***** SUPPLIED MATERIAL *****
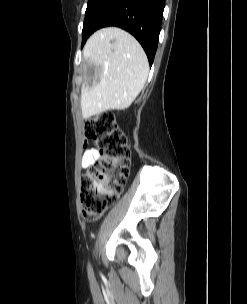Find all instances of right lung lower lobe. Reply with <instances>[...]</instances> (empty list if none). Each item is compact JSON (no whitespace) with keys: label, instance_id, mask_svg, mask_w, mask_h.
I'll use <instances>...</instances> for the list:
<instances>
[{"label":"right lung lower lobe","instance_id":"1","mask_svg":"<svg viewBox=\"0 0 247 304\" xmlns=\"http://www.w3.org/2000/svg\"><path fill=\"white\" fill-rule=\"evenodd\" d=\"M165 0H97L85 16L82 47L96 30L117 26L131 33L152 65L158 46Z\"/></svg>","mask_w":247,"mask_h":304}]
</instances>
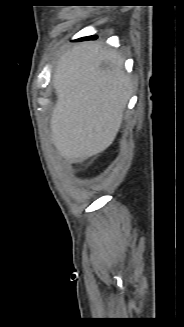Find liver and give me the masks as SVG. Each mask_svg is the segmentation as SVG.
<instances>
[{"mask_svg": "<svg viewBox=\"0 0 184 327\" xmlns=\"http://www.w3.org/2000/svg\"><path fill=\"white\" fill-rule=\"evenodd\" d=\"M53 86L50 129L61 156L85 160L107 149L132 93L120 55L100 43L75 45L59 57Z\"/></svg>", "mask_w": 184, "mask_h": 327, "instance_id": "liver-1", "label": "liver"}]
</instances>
*****
> _DIRECTIONS FOR THIS TASK_:
Extract the text of all the records above verbatim, excluding pictures.

> _EXPECTED ANSWER_:
Find all instances of right lung lower lobe. Reply with <instances>[...]</instances> (empty list if none). Each item is compact JSON (no whitespace) with keys: label, instance_id, mask_svg, mask_w, mask_h.
I'll use <instances>...</instances> for the list:
<instances>
[{"label":"right lung lower lobe","instance_id":"1","mask_svg":"<svg viewBox=\"0 0 247 304\" xmlns=\"http://www.w3.org/2000/svg\"><path fill=\"white\" fill-rule=\"evenodd\" d=\"M165 0H97L85 16L82 47L96 30L117 26L131 33L152 65L158 46Z\"/></svg>","mask_w":247,"mask_h":304}]
</instances>
Find liver and give me the masks as SVG. Each mask_svg is the segmentation as SVG.
<instances>
[{"mask_svg": "<svg viewBox=\"0 0 184 327\" xmlns=\"http://www.w3.org/2000/svg\"><path fill=\"white\" fill-rule=\"evenodd\" d=\"M53 86L50 129L61 156L85 160L107 149L132 93L120 55L100 43L75 45L59 57Z\"/></svg>", "mask_w": 184, "mask_h": 327, "instance_id": "liver-1", "label": "liver"}]
</instances>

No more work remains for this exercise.